Register Guidelines E-Books Search Today's Posts Mark Forums Read

Go Back   MobileRead Forums > E-Book Formats > Workshop

Notices

Reply
 
Thread Tools Search this Thread
Old 11-19-2021, 05:48 AM   #1
MrBeef12
Junior Member
MrBeef12 began at the beginning.
 
Posts: 3
Karma: 10
Join Date: Nov 2021
Device: Kindle Paperwhite 7th Generation
Creating a Kindle dictionary with inflections

Hello everyone!

I am currently trying to create a Russian dictionary that has proper inflections sourced from Wiktionary because all current other dictionaries are not that great.

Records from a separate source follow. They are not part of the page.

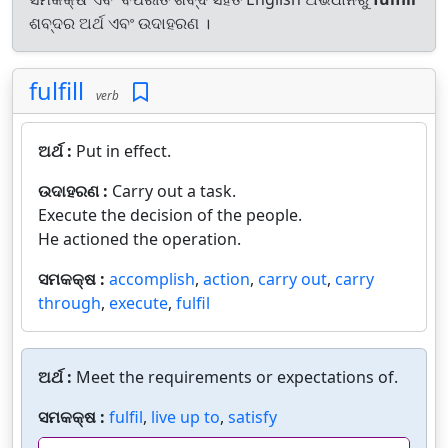
ଶବ୍ଦର ଅର୍ଥ ଏବଂ ଉଦାହରଣ ।
fulfill
verb
ଅର୍ଥ :
Put in effect.
ଉଦାହରଣ :
Carry out a task.
Execute the decision of the people.
He actioned the operation.
ସମକକ୍ଷ :
accomplish
,
action
,
carry out
,
carry
through
,
execute
,
fulfil
ଅର୍ଥ :
Meet the requirements or expectations of.
ସମକକ୍ଷ :
fulfil
,
live up to
,
satisfy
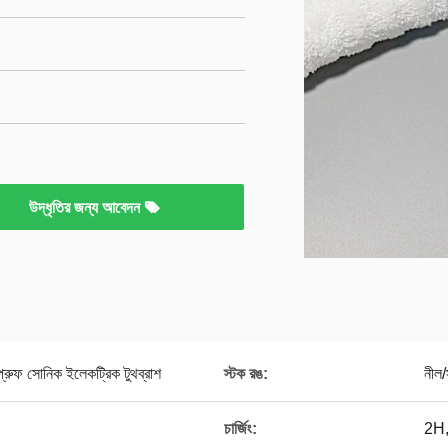
উদ্ধৃতির জন্য আবেদন
ারপ্রুফ সোনিক ইলেকট্রিক টুথব্রাশ
স্টক রঙ:
নীল/
চার্জিং:
2H,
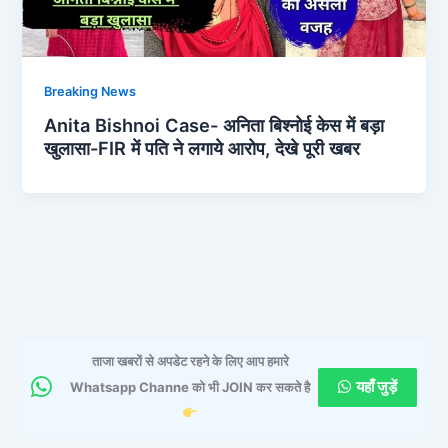
Breaking News
Anita Bishnoi Case- अनिता बिश्नोई केस में बड़ा
खुलासा-FIR में पति ने लगाये आरोप, देखे पूरी खबर
ताजा खबरों से अपडेट रहने के लिए आप हमारे
यहाँ जुड़ें
Whatsapp Channe को भी JOIN कर सकते है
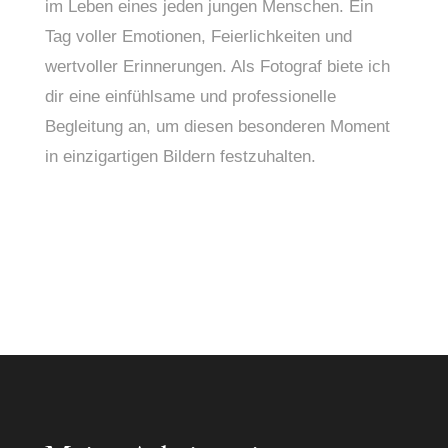
im Leben eines jeden jungen Menschen. Ein 
Tag voller Emotionen, Feierlichkeiten und 
wertvoller Erinnerungen. Als Fotograf biete ich 
dir eine einfühlsame und professionelle 
Begleitung an, um diesen besonderen Moment 
in einzigartigen Bildern festzuhalten.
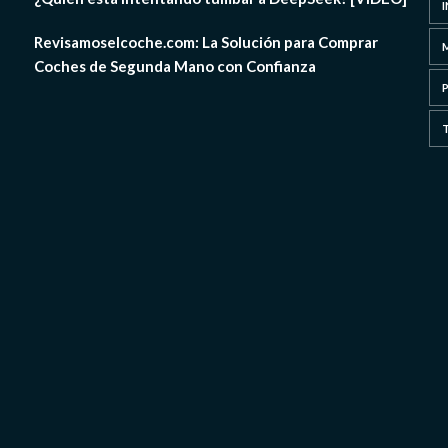
Revisamoselcoche.com: La Solución para Comprar
Coches de Segunda Mano con Confianza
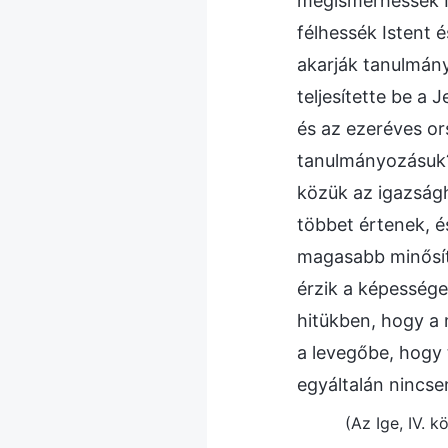
megismerhessék Is
félhessék Istent é
akarják tanulmány
teljesítette be a
és az ezeréves or
tanulmányozásuk?
közük az igazság
többet értenek, é
magasabb minősít
érzik a képessége
hitükben, hogy a 
a levegőbe, hogy 
egyáltalán nincse
(Az Ige, IV. 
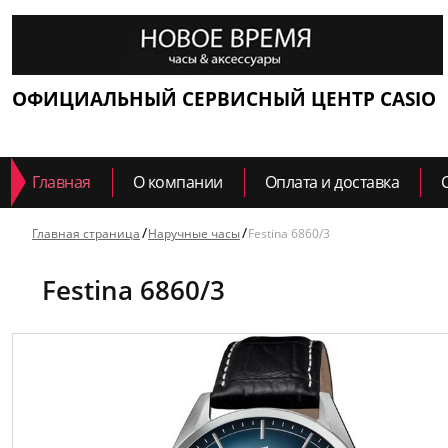
ОФИЦИАЛЬНЫЙ СЕРВИСНЫЙ ЦЕНТР CASIO
Главная
О компании
Оплата и доставка
Главная страница
Наручные часы
Festina 6860/3
Festina 6860/3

There is some documentation about this provided by Amazon. It basically says that you should:

1) Create an XHTML file with their special markup specifying all inflections etc.
2) Turn it into an epub
3) Open it with Kindle Previewer
4) Export it with Kindle Previewer to MOBI

So I created a large XHTML file (23 MB or so) according to the Amazon specifications and opened it in Kindle Previewer, and it looked fine. However, Kindle Previewer does not let you export XHTML files to MOBI. They want you to create an intermediate epub file.

I tried using Pandoc to do the conversion, which did not work because it stripped out all the specific HTML tags and only left in paragraphs. Then I tried using calibre. The normal XHTML -> epub conversion failed because the XHTML file was too large, according to an error message. Calibre suggests to turn on the "heuristic mode" if you run into this error, which I tried, but which did not finish running after hours of runtime.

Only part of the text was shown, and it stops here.